23.4529 · Interpellation · 2023-12-22
Département des affaires étrangères
Liquidé
Wortlaut
Le Conseil fédéral juge-t-il satisfaisant la situation des personnes qui défendent le droit à l’avortement sur le plan interne et international ?
La Suisse envisage-t-elle de se positionner davantage, sur le plan international et dans le cadre de son engagement actuel, sur la question de leur protection dans le monde ? Si oui comment et si non pourquoi.
Le Conseil fédéral envisage-t-il, hors des rapports périodiques des Organisations internationales dans lesquelles la Suisse participe, de s'engager plus activement sur la question de la garantie au droit à l’avortement (yc. la protection des activistes) dans les autres pays notamment en abordant la question lors de rencontres officielles ?
Si les réponses aux questions 1-3 devaient appeler à un certain devoir de réserve, quels autres engagements le Conseil fédéral envisage-t-il néanmoins pour participer proactivement dans l’amélioration de la protection des personnes s'engageant pour le droit à l'avortement sur le plan international ?
Begründung
Dans le cadre de l’examen périodique universel du Conseil des droits de l’homme au sujet de la Pologne, la Suisse à émis la recommandation la suivante (nr 114.135) : “garantir un accès effectif aux soins et services de santé sexuelle et procréative en temps opportun et non discriminatoire, dépénaliser l’avortement dans tous les cas et garantir un accès sécurisé et légal à l’avortement pour les femmes et les filles, conformément à la Convention sur l’élimination de toutes les formes de discrimination à l’égard des femmes”.

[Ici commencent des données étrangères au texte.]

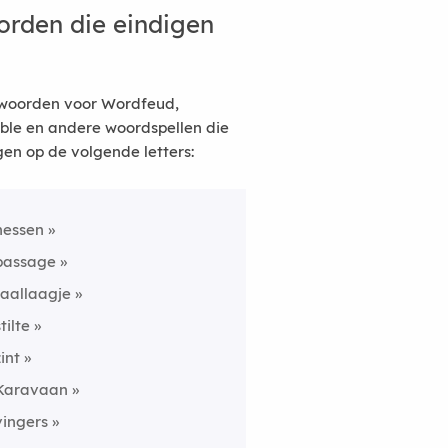
rden die eindigen
woorden voor Wordfeud,
ble en andere woordspellen die
gen op de volgende letters:
hessen
passage
taallaagje
tilte
zint
Karavaan
vingers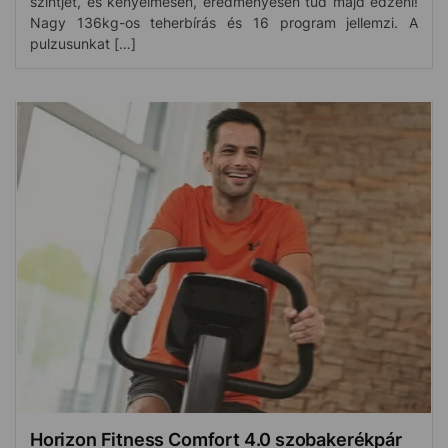
szintjét, és kényelmesen, eredményesen tud majd edzeni!
Nagy 136kg-os teherbírás és 16 program jellemzi. A
pulzusunkat […]
Horizon Fitness Comfort 4.0 szobakerékpár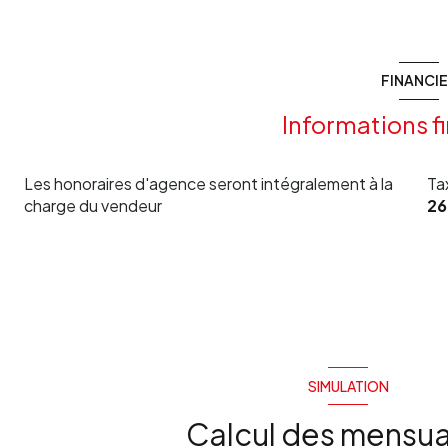
degagement
chambre
cuisine
chambre
FINANCI
degagement
grenier
Informations f
chambre
chambre
Les honoraires d'agence seront intégralement à la
Ta
charge du vendeur
26
WC
SIMULATION
Calcul des mensua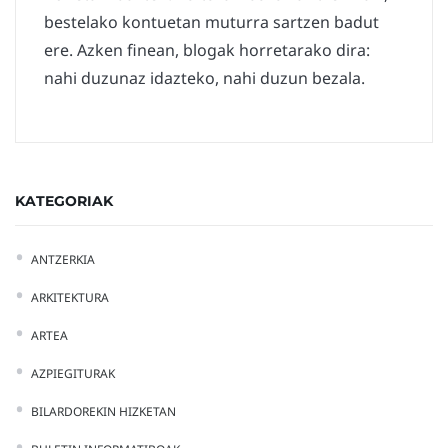
bestelako kontuetan muturra sartzen badut
ere. Azken finean, blogak horretarako dira:
nahi duzunaz idazteko, nahi duzun bezala.
KATEGORIAK
ANTZERKIA
ARKITEKTURA
ARTEA
AZPIEGITURAK
BILARDOREKIN HIZKETAN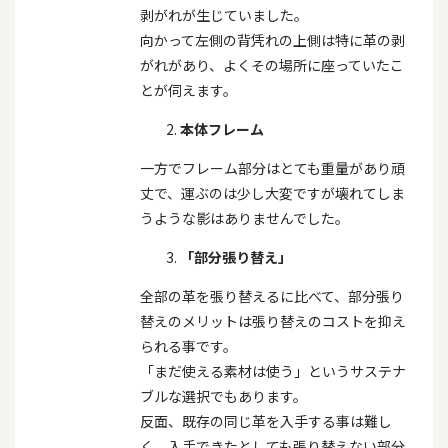
剥がれが生じていました。
向かって左側の背凭れの上側は特に革の剥
がれがあり、よくその場所に座っていたこ
とが伺えます。
本体フレーム
一方でフレーム部分はとても重量があり頑
丈で、運ぶのは少し大変ですが壊れてしま
うような影はありませんでした。
「部分張り替え」
全部の革を張り替えるに比べて、部分張り
替えのメリットは張り替えのコストを抑え
られる事です。
「まだ使える素材は使う」というサステナ
ブルな選択でもあります。
反面、既存の同じ革を入手する事は難し
く、入手できたとしても張り替えない部分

Et pourtant, les menaces sur les personnes qui s’engagent pour le respect de ce droit à l’avortement, sont toujours plus fréquents. Le personnel de santé, juridique, les activistes ou encore les proches sont la cible d’arrestation, d’emprisonnement et de pressions, que ce soit dans un pays ayant légalisé l’avortement ou non.

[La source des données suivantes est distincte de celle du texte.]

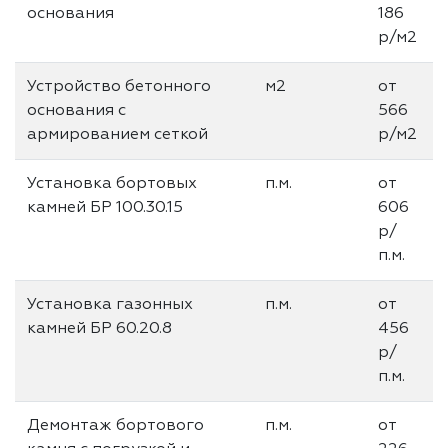
основания
186
р/м2
Устройство бетонного
м2
от
основания с
566
армированием сеткой
р/м2
Установка бортовых
п.м.
от
камней БР 100.30.15
606
р/
п.м.
Установка газонных
п.м.
от
камней БР 60.20.8
456
р/
п.м.
Демонтаж бортового
п.м.
от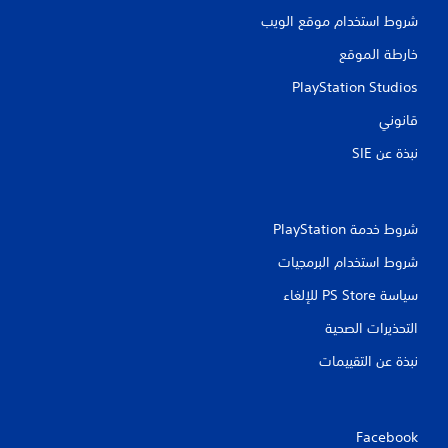
ت
شروط استخدام موقع الويب
خارطة الموقع
PlayStation Studios
قانوني
نبذة عن SIE‏
شروط خدمة PlayStation‏
شروط استخدام البرمجيات
سياسة PS Store للإلغاء
التحذيرات الصحية
نبذة عن التقييمات
Facebook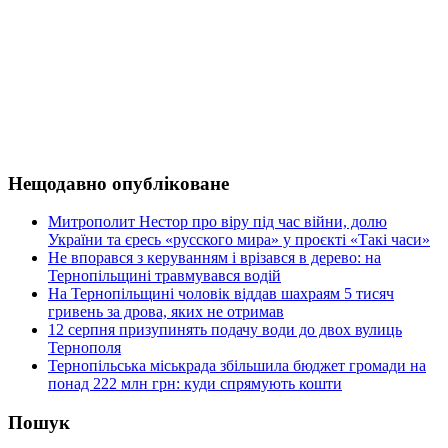
Нещодавно опубліковане
Митрополит Нестор про віру під час війни, долю
України та єресь «русского мира» у проєкті «Такі часи»
Не впорався з керуванням і врізався в дерево: на
Тернопільщині травмувався водій
На Тернопільщині чоловік віддав шахраям 5 тисяч
гривень за дрова, яких не отримав
12 серпня призупинять подачу води до двох вулиць
Тернополя
Тернопільська міськрада збільшила бюджет громади на
понад 222 млн грн: куди спрямують кошти
Пошук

Au vu et su de cette recommandation, de l’engagement constant de la Suisse à l’égard du respect des droits des femmes sur le plan international (cf. réponse à la question 4 de l’interpellation 21.4385), de la disponibilité du Conseil fédéral à examiner la situation du droit à l’avortement en Suisse (rapport attendu en cas d’adoption des postulats 23.3762 et 23.3805 tel qu’annoncé dans le postulat 23.3823) et de la situation des défenseur·e·x·s du droit à l’avortement dans le monde, nous posons au Conseil fédéral les questions ci-dessus.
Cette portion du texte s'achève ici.